02 December 2009

Fritz Henderson Bows Out Of The Game At GM

Detroit Free Press



Fritz Henderson, who pitched for the University of Michigan in the late 1970s, once said his only regret in life was that he didn't have a 97-mile-per-hour fastball.

Even that might not have been enough. The government put him in charge of General Motors when the bases were loaded, an excruciating bankruptcy restructuring was on deck and a new board of directors in the dugout expected nothing less than a perfect game.

Well, Henderson can take a hot shower, take a deep breath and join that growing club of former auto executives who are still young and vital enough to forge a new career path.

"We had a million things to get done in a very short period of time," the 51-year-old Detroit native told a group of Free Press editors and reporters last week.

Ed Whitacre and the new GM board of directors wanted more.

Henderson, the son of a sales manager in the Buick division, was not just a GM lifer. He was a paratrooper. Nearly every assignment he faced after joining the company's New York treasurer's office in 1984 involved a turnaround. In 2004, he took over as president of GM Europe as it was hemorrhaging money and getting ready to pay $2 billion to Fiat to unwind a disastrous partnership created by his predecessor.

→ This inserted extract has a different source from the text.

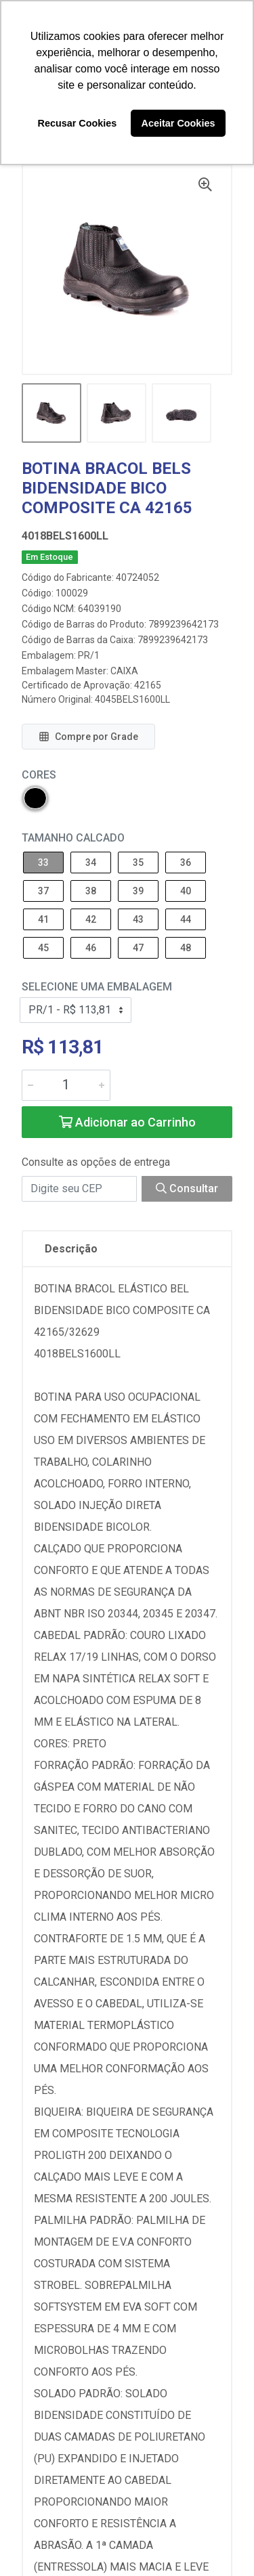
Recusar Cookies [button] (77, 123)
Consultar (187, 1188)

Before that, he helped grow GM's business and profits in China and closed the purchase of Korea's Daewoo, from which GM has invigorated its small car offerings in the emerging markets of Asia and Eastern Europe. Henderson also made his mark in South America, where he bolstered GM's already-strong position in Brazil and Argentina.

"He's been all over the world and had been very successful everywhere he went," said David Cole, chairman of the Center for Automotive Research in Ann Arbor. "But he's definitely not a patient man."

Upon graduating from U-M in 1980, he earned the highest score in the state of Michigan on the exam for certified public accountants. He worked as an accountant in Detroit for a year or so before entering Harvard Business School, graduating in 1984 and joining GM's New York treasurer's office, which has long been a training ground for the company's future chief executives.

What triggered his resignation is not yet clear. The board reversed a decision, previously supported by Henderson, to sell controlling interest in Opel to generate desperately needed cash to rescue GM's North American business. But after emerging from bankruptcy, keeping Opel became an option.

The board may have lost patience with GM's inability to close the sale of Saturn and, more recently, Saab. Even a deal to sell Hummer to China's Sichuan Tengzhong Heavy Industrial Machinery has not yet closed.

Many said that only an outsider, similar to Chrysler chief Sergio Marchionne, can deliver a wholesale transformation of a culture as historically hidebound as GM. In that respect, Henderson may have been a victim of his résumé and his loyalty.

Not much is clear, as new CEO Whitacre said nothing Tuesday beyond reading a four-paragraph statement. In paragraph two, he said the leadership team -- many of whom are GM lifers like Henderson -- is united and committed to the task at hand.

Henderson's time on the mound is over. Whitacre has turned to the bullpen.